Under the Employees’ Provident Funds and Miscellaneous Provisions Act, 1952 (“EPF Act”, which is a social welfare legislation), a covered employee’s right to accrue pension benefits under the “Pension Scheme” ends when the employee is 58 years old. However, the contributions towards the “Provident Fund/Deposit-Linked Insurance Fund” can continue to be made as long as the employee works. Thus, this law suggests that an employee does not need to retire at age 58 – he can continue to be employed as per the company’s retirement policy but his statutory pension accruals under the EPF Act will end at this age.
Companies in the private sector in India often do not choose to specify an age of retirement, which is more of a practice followed in public sector companies. In case a private sector company does have a retirement age policy, the age varies between 58-65 years, which can be extended at the company’s discretion.
As mentioned earlier, claims on age discrimination are rarely brought to the Indian courts. The case discussed below deals with the issue of different retirement age of male and female crew members of Air India.
Air India Vs. Nergesh Meerza and Others (AIR 1981 SC 1829)

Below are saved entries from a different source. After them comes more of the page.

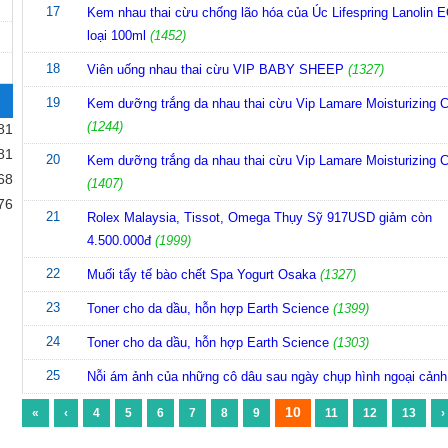
17
Kem nhau thai cừu chống lão hóa của Úc Lifespring Lanolin 
loại 100ml
(1452)
18
Viên uống nhau thai cừu VIP BABY SHEEP
(1327)
19
Kem dưỡng trắng da nhau thai cừu Vip Lamare Moisturizing 
(1244)
81
81
20
Kem dưỡng trắng da nhau thai cừu Vip Lamare Moisturizing 
68
(1407)
76
21
Rolex Malaysia, Tissot, Omega Thụy Sỹ 917USD giảm còn
4.500.000đ
(1999)
22
Muối tẩy tế bào chết Spa Yogurt Osaka
(1327)
23
Toner cho da dầu, hỗn hợp Earth Science
(1399)
24
Toner cho da dầu, hỗn hợp Earth Science
(1303)
25
Nỗi ám ảnh của những cô dâu sau ngày chụp hình ngoại cảnh
10
«
‹
4
5
6
7
8
9
11
12
13
›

The issue that came up for consideration before the Honourable Supreme Court of India was whether Regulation 46(i)(c) and Regulation 47 of the Air India Employees Service Regulations were discriminatory in nature and were unconstitutional. Regulation 46(i)(c) fixed the age of retirement for air hostesses working for Air India at 35 years. It also provided that the air hostesses would retire upon first pregnancy or on marriage within first four years of service, whichever is earlier. Regulation 47 provided that on being found medically fit, the retirement age of air hostesses could be extended by 10 more years at the option of the Managing Director. The retirement age of male cabin crew on the other hand was 58 years.

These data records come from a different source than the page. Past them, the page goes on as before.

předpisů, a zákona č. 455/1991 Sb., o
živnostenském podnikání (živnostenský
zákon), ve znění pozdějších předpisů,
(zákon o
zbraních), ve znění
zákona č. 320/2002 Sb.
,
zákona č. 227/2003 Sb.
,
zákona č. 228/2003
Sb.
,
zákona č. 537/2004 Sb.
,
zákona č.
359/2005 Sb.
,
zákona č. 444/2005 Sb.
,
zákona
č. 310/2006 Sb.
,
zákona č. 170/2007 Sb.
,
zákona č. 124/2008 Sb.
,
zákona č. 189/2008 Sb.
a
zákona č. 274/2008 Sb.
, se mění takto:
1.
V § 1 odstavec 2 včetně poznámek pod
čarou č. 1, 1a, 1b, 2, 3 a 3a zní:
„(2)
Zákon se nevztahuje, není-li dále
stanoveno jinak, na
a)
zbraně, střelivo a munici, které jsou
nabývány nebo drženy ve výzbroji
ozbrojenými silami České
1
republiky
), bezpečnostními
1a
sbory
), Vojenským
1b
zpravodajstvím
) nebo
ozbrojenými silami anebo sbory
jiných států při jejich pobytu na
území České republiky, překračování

The Honourable Supreme Court of India struck down two service conditions applicable to Air India employees. First, the Court struck down the service condition which provided for termination of service of air hostesses on first pregnancy, holding it to be in violation of Article 14 (Right to equality) of the Constitution of India. Second, the Court struck down the provision which provided that the extension of service of an air hostess beyond 35, if found medically fit, would be at the discretion of the Managing Director. While striking the latter condition, the Court held that the real intention of the makers of this regulation has not been carried out because the Managing Director has been given uncontrolled, unguided and absolute discretion to extend or not to extend the period of retirement after an air hostess attained the age of 35 years. The Court held that the said regulation gave wide powers to the Managing Director which might result in discrimination.
However, with respect to the claim regarding the disparity in retirement age of the air hostesses and the male crew members, the Court rejected the claim as not being discriminatory. The Court observed that male and female members of the crew are distinct cadres with different conditions of service. Appreciating the fact that Air India had fixed the retirement age of air hostesses different from the male crew members taking into account the nature of work, prevailing conditions of service, the need to safeguard health of females, and other relevant factors, the Court negated the grievance that service conditions providing lower age of retirement to air hostesses is unfavourable or discriminatory.